The Full-Spectrum Approach

The concept of a full-spectrum approach emerged from the reproductive justice movement, founded in the US by women of colour in the 1990s, seeking to connect abortion, miscarriage, stillbirth, infertility, birth and parenting. Its core insight is that reproductive lives do not unfold in isolated categories. Someone may experience infertility before becoming pregnant. They may later have a miscarriage, go on to have a child, and then seek an abortion years later. These events are not separate chapters belonging to different political or medical worlds. They are interconnected aspects of people’s reproductive lives.

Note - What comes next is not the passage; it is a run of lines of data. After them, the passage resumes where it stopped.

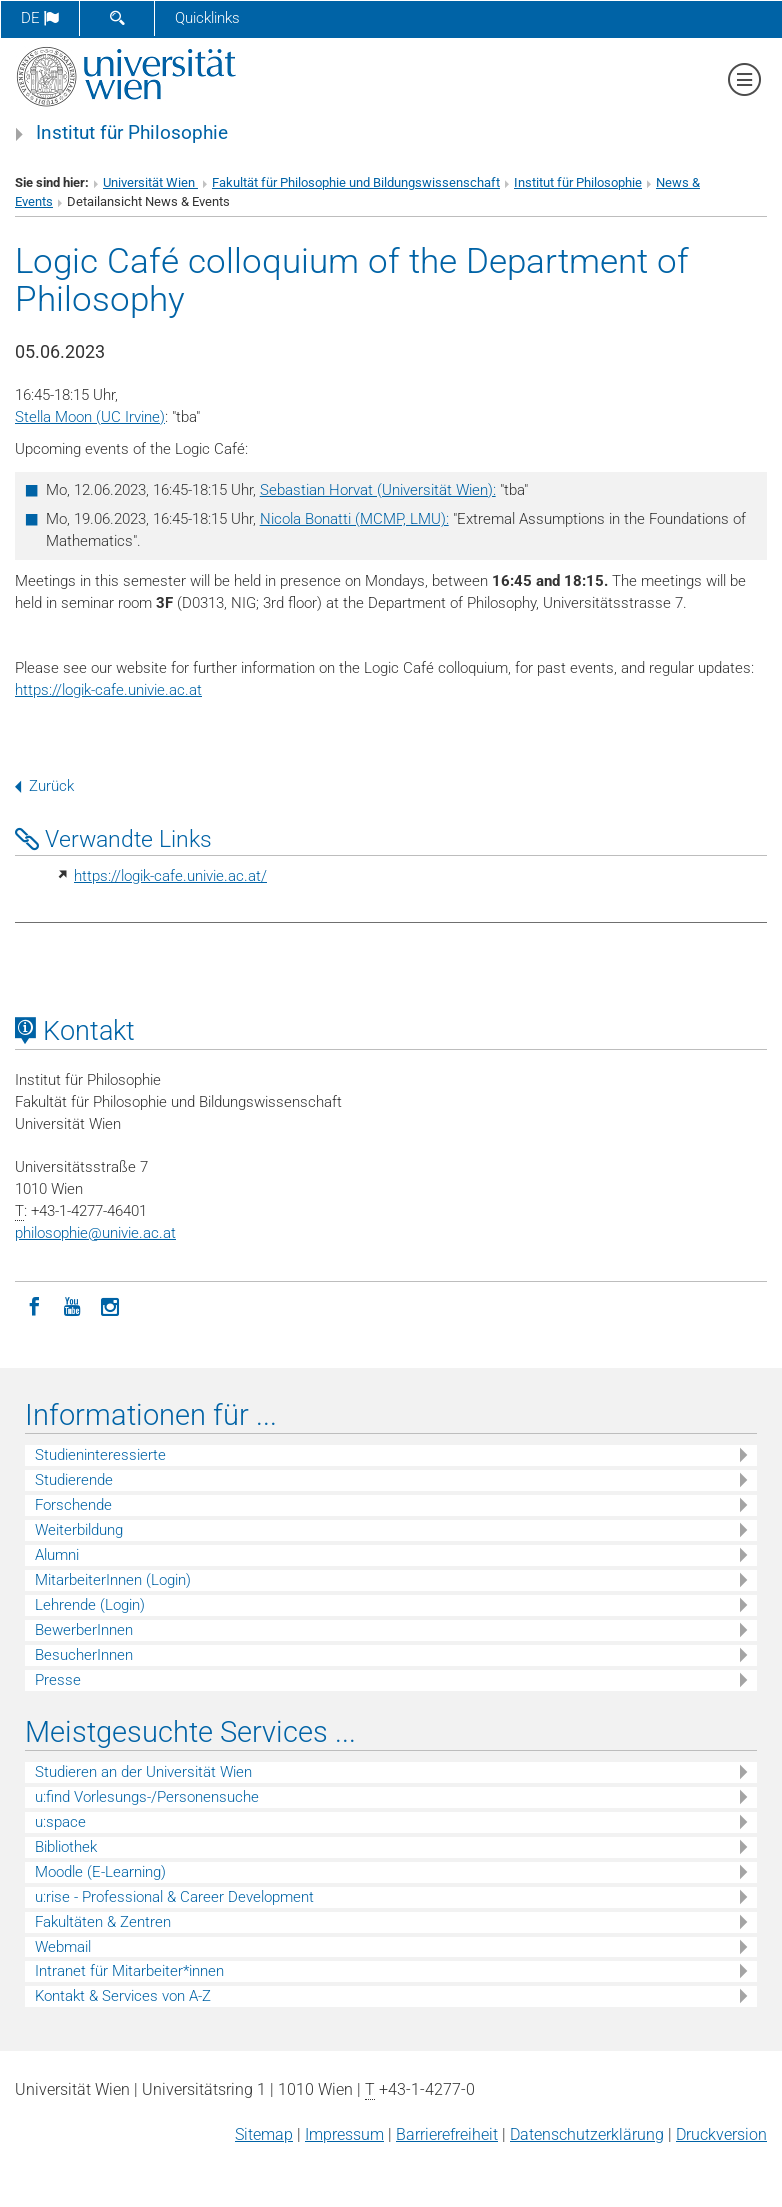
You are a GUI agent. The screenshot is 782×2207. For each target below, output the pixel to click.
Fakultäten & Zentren (103, 1922)
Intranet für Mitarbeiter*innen (129, 1971)
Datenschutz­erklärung (587, 2134)
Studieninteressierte (100, 1455)
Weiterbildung (79, 1530)
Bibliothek (66, 1847)
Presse (58, 1680)
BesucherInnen (84, 1655)
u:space (60, 1822)
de (40, 18)
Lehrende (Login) (90, 1605)
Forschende (73, 1505)
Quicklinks (207, 18)
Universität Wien (150, 182)
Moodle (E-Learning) (100, 1872)
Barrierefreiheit (447, 2134)
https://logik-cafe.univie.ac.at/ (170, 876)
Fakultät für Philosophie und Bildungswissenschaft (356, 182)
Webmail (63, 1947)
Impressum (344, 2134)
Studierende (74, 1480)
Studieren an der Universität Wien (143, 1772)
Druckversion (721, 2134)
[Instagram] (110, 1305)
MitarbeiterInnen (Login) (113, 1580)
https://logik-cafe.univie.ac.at (108, 690)
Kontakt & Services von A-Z (123, 1996)
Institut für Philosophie (132, 133)
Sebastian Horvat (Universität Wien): (378, 490)
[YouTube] (72, 1305)
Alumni (57, 1555)
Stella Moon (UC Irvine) (90, 417)
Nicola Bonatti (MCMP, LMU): (354, 519)
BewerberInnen (84, 1630)
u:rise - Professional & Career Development (174, 1897)
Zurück (44, 786)
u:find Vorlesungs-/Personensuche (147, 1797)
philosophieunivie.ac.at (95, 1233)
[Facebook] (34, 1305)
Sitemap (264, 2134)
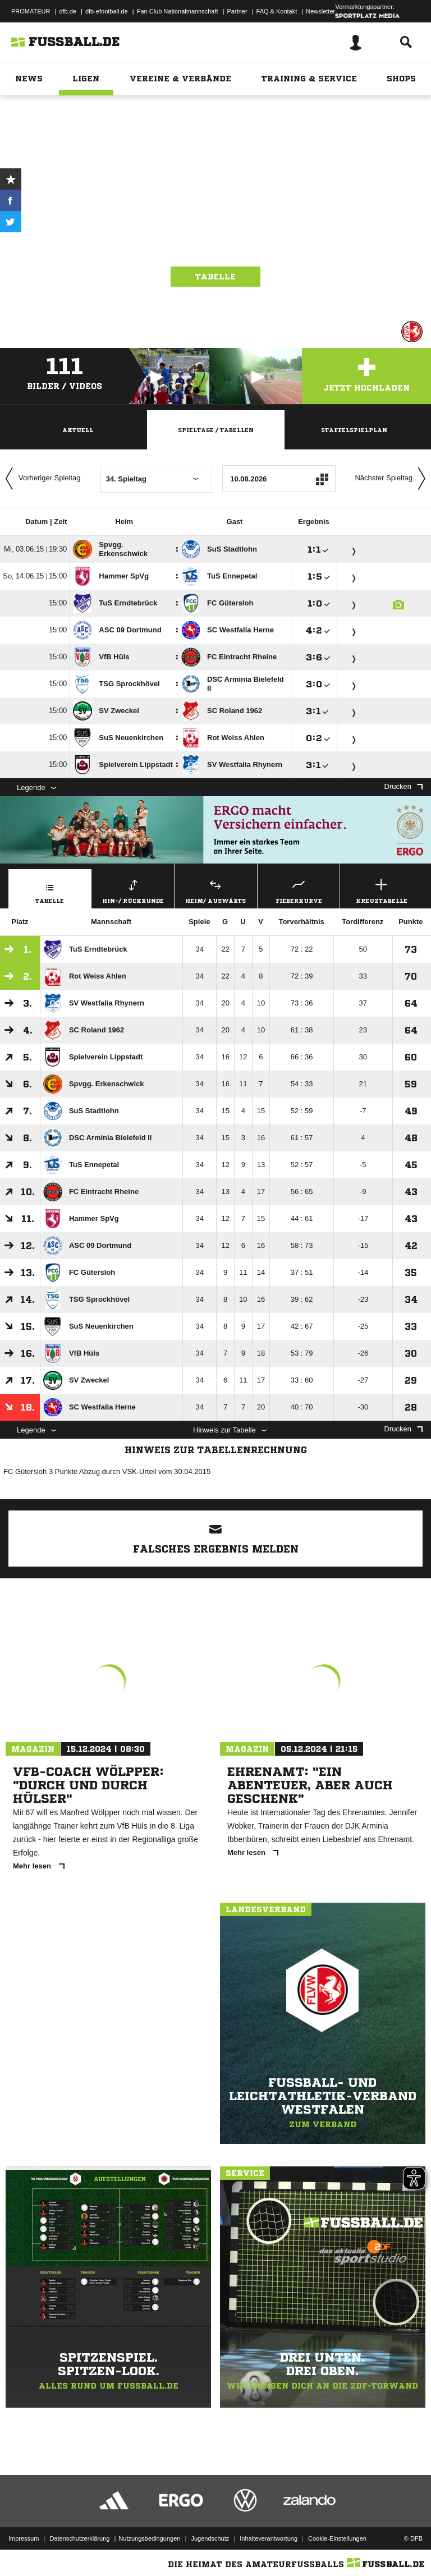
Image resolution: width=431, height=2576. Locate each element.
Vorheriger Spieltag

A full-spectrum framework begins with the premise that every pregnancy ending deserves care and support, regardless of how it occurred or how the person feels about it. Someone grieving a miscarriage deserves compassion. So does someone grieving an abortion. Someone who feels relief after either experience deserves understanding and validation too. So rather than asking which category a pregnancy ending belongs to, a full-spectrum approach focuses instead on what support a particular person actually needs. Do they require medical treatment? Emotional support? Time away from work? Something else?

This expansive approach has never been more necessary. For many years, miscarriage advocacy and abortion advocacy have operated in separate spheres. One has focused on recognition of loss; the other on reproductive rights. Yet maintaining this separation becomes increasingly difficult when both forms of care rely on many of the same medications, procedures and clinical expertise. As cases such as Sarah De Pablos Velez’s show us, the systems that regulate and restrict abortion affect everyone who experiences pregnancy, regardless of how that pregnancy ends. Meaningful support for miscarriage cannot be fully achieved while abortion remains stigmatised and criminalised.

At the same time, abortion advocacy can sometimes struggle to accommodate experiences of grief or loss, fearing that doing so may strengthen anti-abortion arguments. We believe this is mistaken. If we adopt the full-spectrum approach, the focus is centred on the needs and experiences of pregnant people themselves, which means there is room for the full range of emotional responses, including grief, relief, ambivalence and uncertainty. 

And there is political risk in failing to acknowledge this complexity. If people whose experiences involve grief, loss or ambiguity can’t recognise themselves in the language of abortion advocacy, anti-abortion movements are all too ready to provide that recognition.

Ultimately, then, this is a question of feminist solidarity. Rather than dividing pregnancy endings into separate issues, a full-spectrum approach pushes us to find connections and build mutual structures of care.

The Pregnancy Endings Exhibition

These ideas underpin our current exhibition, Pregnancy Endings, developed through the Feminist Miscarriage Project with support from the Arts and Humanities Research Council.

Created in collaboration with photographer Tara Todras-Whitehill and artist-curator Meg Ferguson, the exhibition brings together portraits of people wearing T-shirts bearing self-devised statements about experiences of abortion, miscarriage, stillbirth, birth and other pregnancy endings.

The aim is to make visible the diversity and nuance of experiences that are often forced into narrow categories of loss or choice, wanted or unwanted, tragedy or agency. By placing these experiences side by side, the exhibition invites viewers to find connections across difference and reckon with complexity. 

The exhibition was shown at the Bomb Factory Art Foundation in London in April and May 2025 and will be exhibited at the Vagina Museum from September 2026.